Confused about Schwartz idiom utilizing map & split

weston · Mar 3, 2006

In an article on Stonehenge.com on using libxml2 to strip html from a
document, I came across a part of the listing that I'm having trouble
understanding. Randall apparently creates a hash of approved tags and
their attributes with these lines:

=9= my %PERMITTED =
=10= map { my($k, @v) = split; ($k, {map {$_, 1} @v}) }
=11= split /\n/, <<'END';
=12= a href name target class title
=13= b
=14= big
=15= blockquote class
....
=49= END

(See http://www.stonehenge.com/merlyn/PerlJournal/col02.html )

I keep trying to parse line 10 in my head and am not getting a lot of
mental traction in really understanding how this works. Anybody want to
help?

Dr.Ruud · Mar 4, 2006

weston schreef:

In an article on Stonehenge.com on using libxml2 to strip html from a
document, I came across a part of the listing that I'm having trouble
understanding. Randall apparently creates a hash of approved tags and
their attributes with these lines:

=9= my %PERMITTED =
=10= map { my($k, @v) = split; ($k, {map {$_, 1} @v}) }
=11= split /\n/, <<'END';
=12= a href name target class title
=13= b
=14= big
=15= blockquote class
....
=49= END

(See http://www.stonehenge.com/merlyn/PerlJournal/col02.html )
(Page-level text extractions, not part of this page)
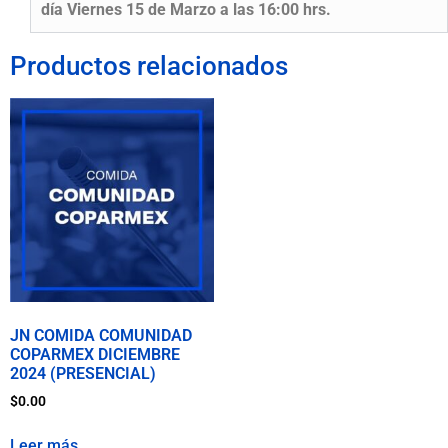
día Viernes 15 de Marzo a las 16:00 hrs.
Productos relacionados
JN COMIDA COMUNIDAD
COPARMEX DICIEMBRE
2024 (PRESENCIAL)
$
0.00
Leer más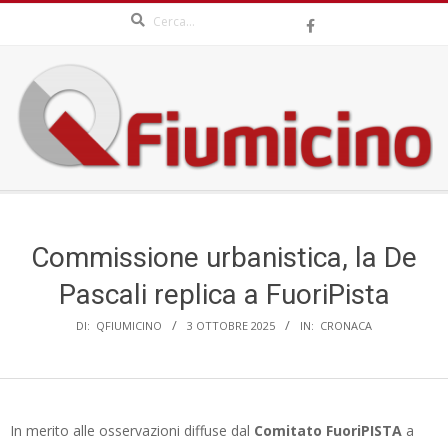
Search
Skip
to
content
QFIUMICINO.COM
Secondary
Navigation
Menu
Commissione urbanistica, la De
Pascali replica a FuoriPista
DI:
QFIUMICINO
3 OTTOBRE 2025
IN:
CRONACA
In merito alle osservazioni diffuse dal
Comitato FuoriPISTA
a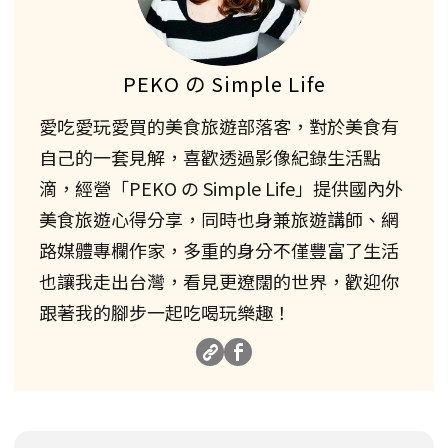
PEKO の Simple Life
愛吃愛玩愛買的美食旅遊部落客，對於美食有
自己的一套見解，喜歡透過影像紀錄生活點
滴，經營「PEKO の Simple Life」提供國內外
美食旅遊心得分享，同時也身兼旅遊講師、網
路媒體專欄作家，多重的身分不僅豐富了生活
也讓我走出台灣，看見更遼闊的世界，歡迎你
跟著我的腳步一起吃喝玩樂趣！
I keep trying to parse line 10 in my head and am not getting a lot of
mental traction in really understanding how this works. Anybody want
to help?

Maybe this helps:

#!/usr/bin/perl
use strict; use warnings;
use Data:

umper;

my %PERMITTED =
map { my($k, @v) = split; ($k, {map {$_, 1} @v}) }
split /\n/, <<'END';
a href name target class title
b
big
blockquote class
....
END

print Data:

umper->Dump( [\%PERMITTED]
, [qw(%PERMITTED)]
), "\n";

Randal L. Schwartz · Mar 4, 2006

weston> In an article on Stonehenge.com on using libxml2 to strip html from a
weston> document, I came across a part of the listing that I'm having trouble
weston> understanding. Randall apparently creates a hash of approved tags and
weston> their attributes with these lines:

weston> =9= my %PERMITTED =
weston> =10= map { my($k, @v) = split; ($k, {map {$_, 1} @v}) }
weston> =11= split /\n/, <<'END';
weston> =12= a href name target class title
weston> =13= b
weston> =14= big
weston> =15= blockquote class
weston> ....
weston> =49= END

weston> (See http://www.stonehenge.com/merlyn/PerlJournal/col02.html )
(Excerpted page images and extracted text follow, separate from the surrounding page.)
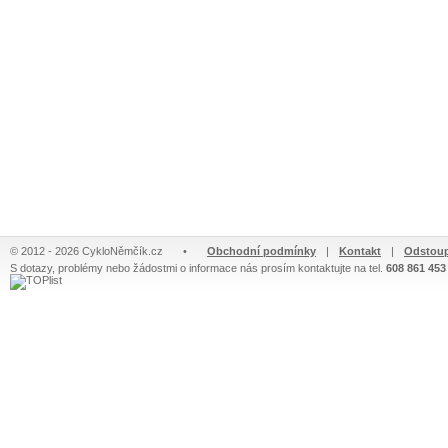
© 2012 - 2026 CykloNěmčík.cz
•
Obchodní podmínky
|
Kontakt
|
Odstoup
S dotazy, problémy nebo žádostmi o informace nás prosím kontaktujte na tel.
608 861 453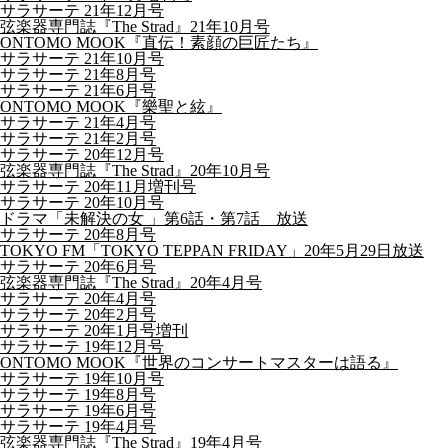
サラサーテ 21年12月号
弦楽器専門誌『The Strad』21年10月号
ONTOMO MOOK『直伝！素顔の巨匠たち』
サラサーテ 21年10月号
サラサーテ 21年8月号
サラサーテ 21年6月号
ONTOMO MOOK『樂聖と絃』
サラサーテ 21年4月号
サラサーテ 21年2月号
サラサーテ 20年12月号
弦楽器専門誌『The Strad』20年10月号
サラサーテ 20年11月増刊号
サラサーテ 20年10月号
ドラマ「未解決の女 」第6話・第7話 放送
サラサーテ 20年8月号
TOKYO FM「TOKYO TEPPAN FRIDAY」20年5月29日放送
サラサーテ 20年6月号
弦楽器専門誌『The Strad』20年4月号
サラサーテ 20年4月号
サラサーテ 20年2月号
サラサーテ 20年1月号増刊
サラサーテ 19年12月号
ONTOMO MOOK『世界のコンサートマスターは語る』
サラサーテ 19年10月号
サラサーテ 19年8月号
サラサーテ 19年6月号
サラサーテ 19年4月号
弦楽器専門誌『The Strad』19年4月号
weston> I keep trying to parse line 10 in my head and am not getting a lot of
weston> mental traction in really understanding how this works. Anybody want to
weston> help?

Heh.

The split on line 11 creates elements like:

"a href name target class title",
"b",
"big",
"blockquote class",

etc. The map on the beginning of line 10 sets $_ equal to each of those,
and looks for a list-valued return from the block.

The split in the middle of line 10 breaks each of those elements listed above
into a list, and assigns the first to $k, and any remaining ones to @v.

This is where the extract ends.